As a Data Engineer, you will be a key member of our data engineering team, responsible for building and maintaining large-scale data products and infrastructure. You’ll shape the next generation of data analytics tech stack by leveraging modern big data technologies. This role involves working closely with business stakeholders, product managers, and engineering teams to meet diverse data requirements that drive business insights and product innovation.Objectives
- Design, build, and maintain scalable data infrastructure for collection, storage, and processing.
- Enable easy access to reliable data for data scientists, analysts, and business users.
- Support data-driven decision-making and improve organizational efficiency through high-quality data products.

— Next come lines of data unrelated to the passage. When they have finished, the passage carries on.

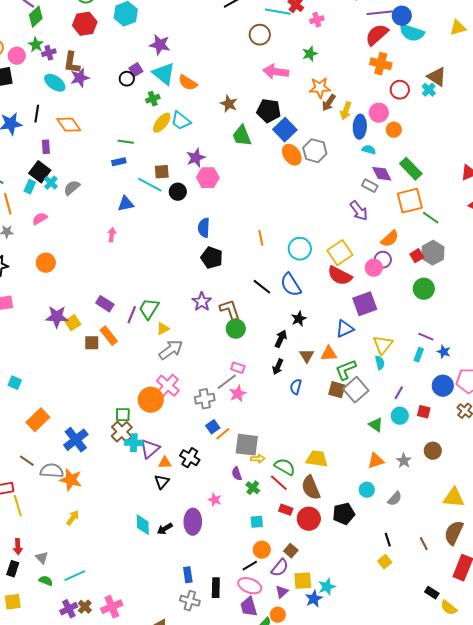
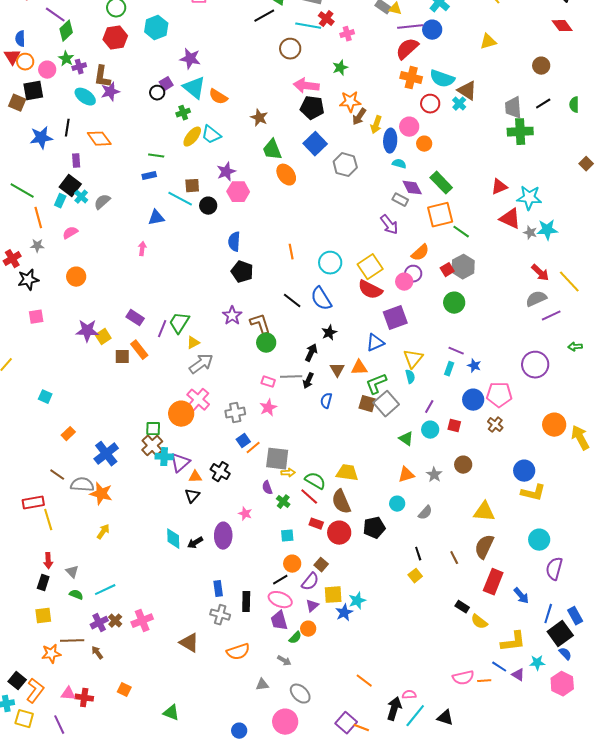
cyan semicircle: (412, 33) -> (442, 79), moved
black pentagon: (269, 111) -> (312, 108), moved
orange ellipse: (292, 155) -> (286, 175), moved
gray line: (227, 382) -> (291, 377), moved, turned 35
orange rectangle: (38, 420) -> (68, 434), size x0.6

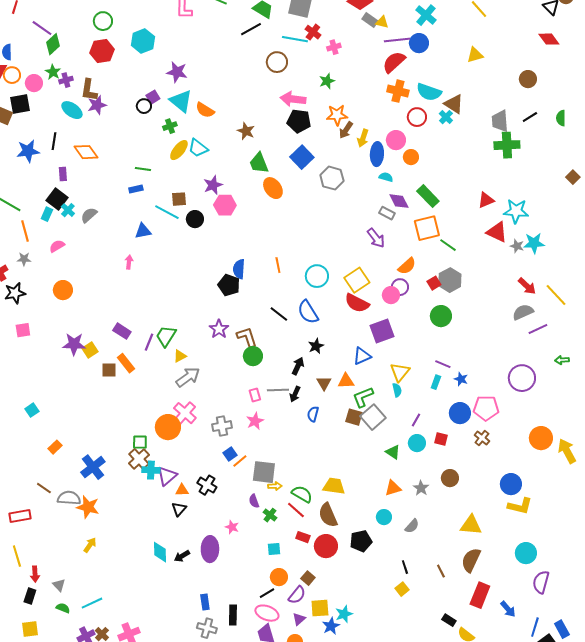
blue semicircle: (234, 242) -> (239, 269), moved
pink rectangle: (268, 382) -> (255, 395), turned 56
cyan square: (45, 397) -> (32, 410), turned 32
yellow line: (48, 520) -> (17, 556), moved

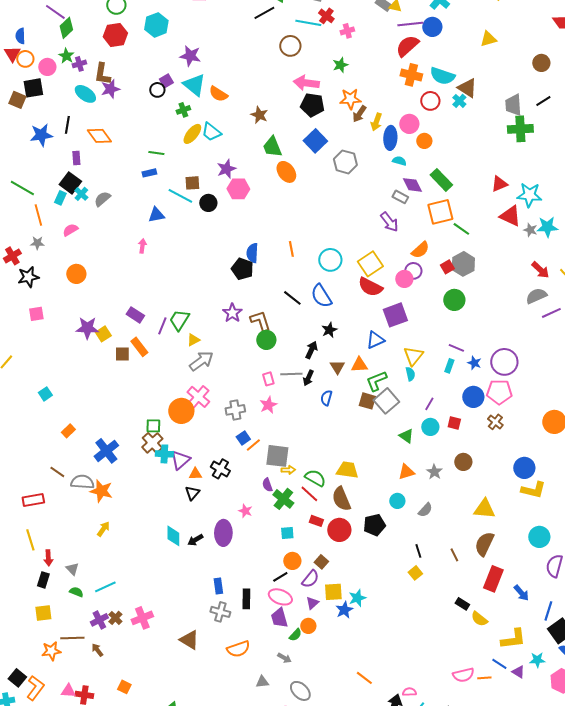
purple circle: (522, 378) -> (504, 362), moved
green cross: (270, 515) -> (283, 499), size x1.5

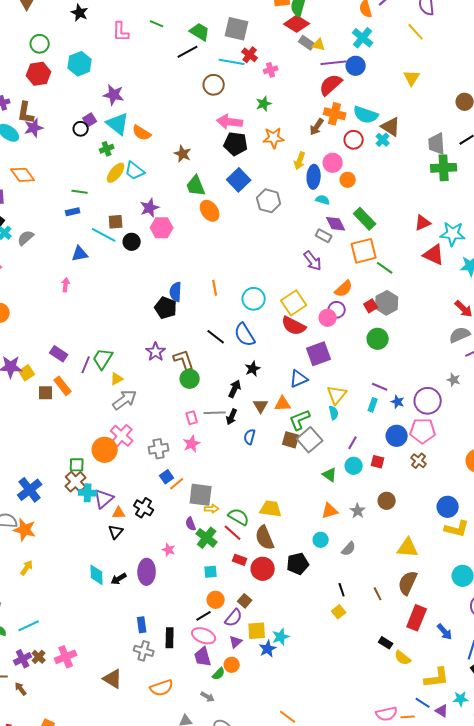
yellow triangle: (488, 39) -> (412, 78), turned -42
brown arrow: (359, 114) -> (317, 127), moved
gray star: (530, 230) -> (454, 380), moved

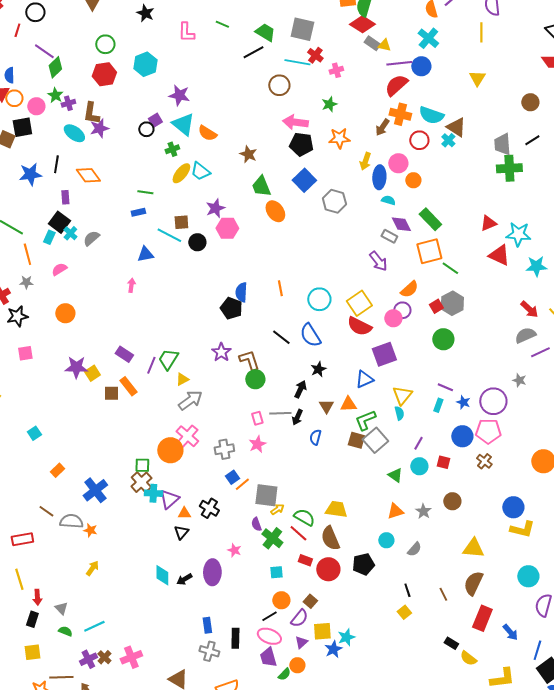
yellow line: (416, 32) -> (481, 32), turned 42
yellow arrow: (212, 509) -> (277, 509), turned -32
orange star: (25, 530) -> (90, 530), size x0.6

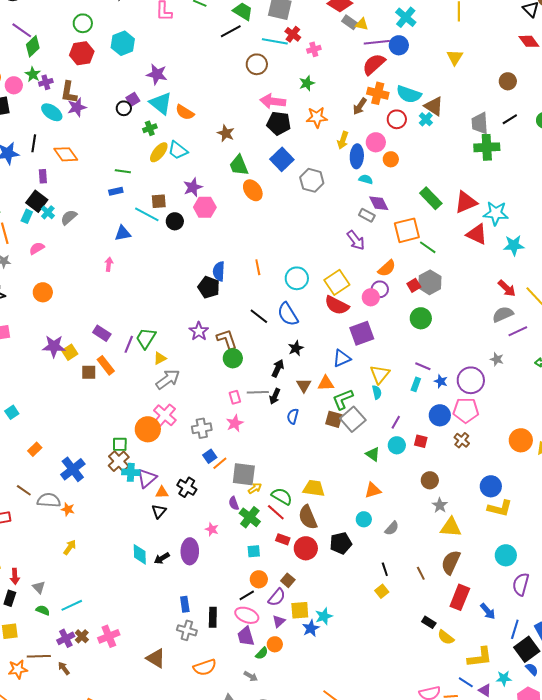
green rectangle: (430, 219) -> (431, 198), moved
red triangle: (488, 223) -> (466, 202), size x1.4
gray star: (423, 511) -> (440, 505), moved

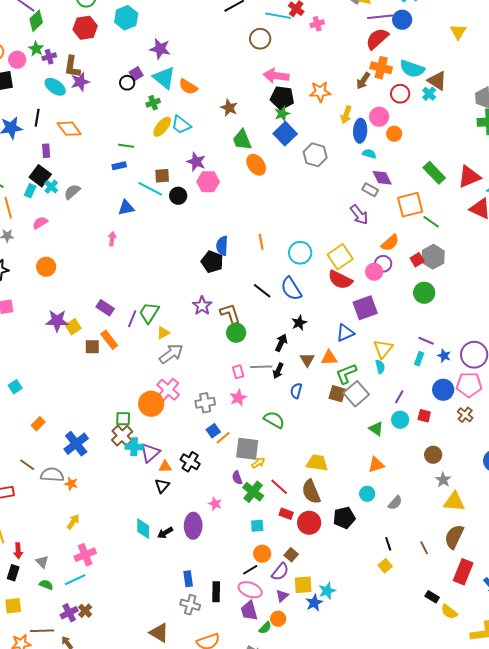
green star: (307, 83) -> (282, 114), moved
purple star: (193, 187) -> (196, 162), turned -30
green semicircle: (282, 496) -> (274, 420), moved
pink cross: (109, 636) -> (85, 555), moved

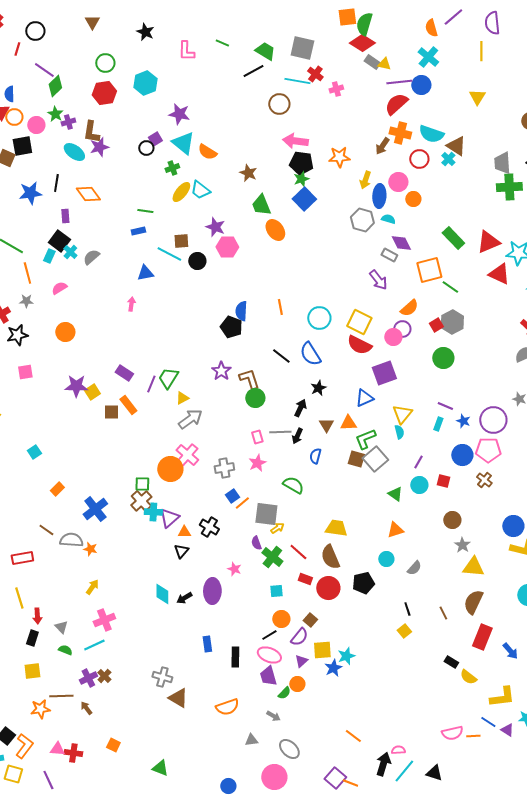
gray hexagon: (315, 155) -> (362, 220), moved
yellow square: (340, 257) -> (359, 322), turned -30
gray cross: (190, 605) -> (162, 677), moved

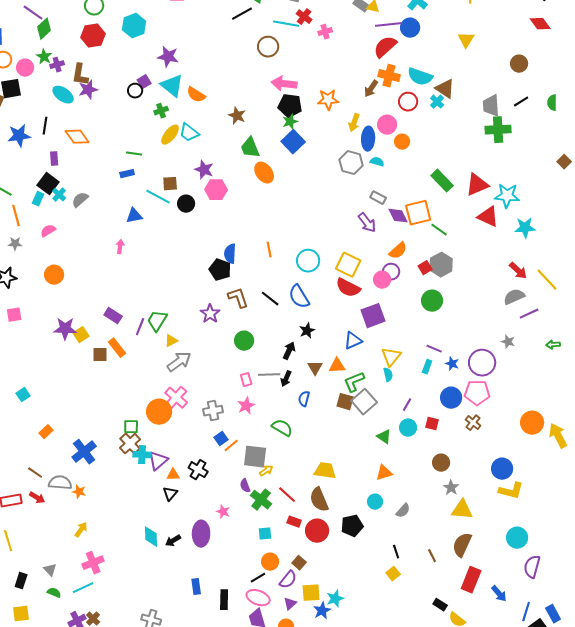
purple diamond: (401, 243) -> (398, 216), moved
brown L-shape: (249, 379) -> (238, 298), moved
red arrow: (37, 616) -> (37, 498), moved, turned -56

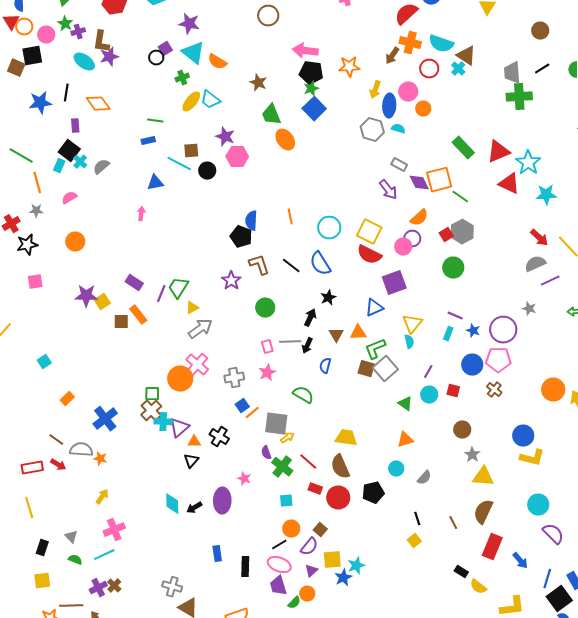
brown circle: (268, 47) -> (268, 16), moved
cyan star: (507, 196) -> (528, 163), turned 30
purple semicircle: (532, 567) -> (553, 534), turned 120

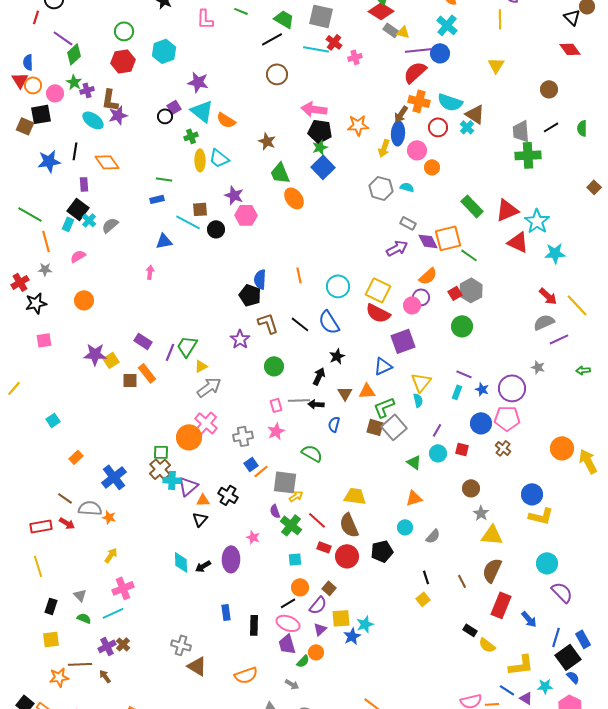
yellow ellipse: (191, 102) -> (200, 160), turned -40
blue ellipse: (389, 106) -> (398, 133), moved
purple arrow: (388, 190) -> (397, 248), turned -80
black arrow: (307, 346) -> (316, 404), turned 70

- Build large-scale batch and real-time data pipelines using frameworks like Apache Spark on AWS or GCP.
- Design, manage, and automate data flows between multiple data sources.
- Implement best practices for continuous integration, testing, and data quality assurance.
- Maintain data documentation, definitions, and governance practices.
- Optimize performance, scalability, and cost-effectiveness of data systems.
- Collaborate with stakeholders to translate business needs into data-driven solutions.
- Bachelor’s degree in Computer Science, Engineering, or related field (exceptional coding performance on platforms like LeetCode/HackerRank may substitute).
- 2+ years’ experience working on full lifecycle Big Data projects.
- Strong foundation in data structures, algorithms, and software design principles.
- Proficiency in at least two programming languages – Python or Scala preferred.
- Experience with AWS services such as EMR, Lambda, S3, DynamoDB (GCP equivalents also relevant).
- Hands-on experience with Databricks Notebooks and Jobs API.
- Strong expertise in big data frameworks: Spark, MapReduce, Hadoop, Sqoop, Hive, HDFS, Airflow, Zookeeper.
- Familiarity with containerization (Docker) and workflow management tools (Apache Airflow).
- Intermediate to advanced knowledge of SQL (relational + NoSQL databases like Postgres, MySQL, Redshift, Redis).
- Experience with SQL tuning, schema design, and analytical programming.
- Proficient in Git (version control) and collaborative workflows.
- Comfortable working across diverse technologies in a fast-paced, results-oriented environment.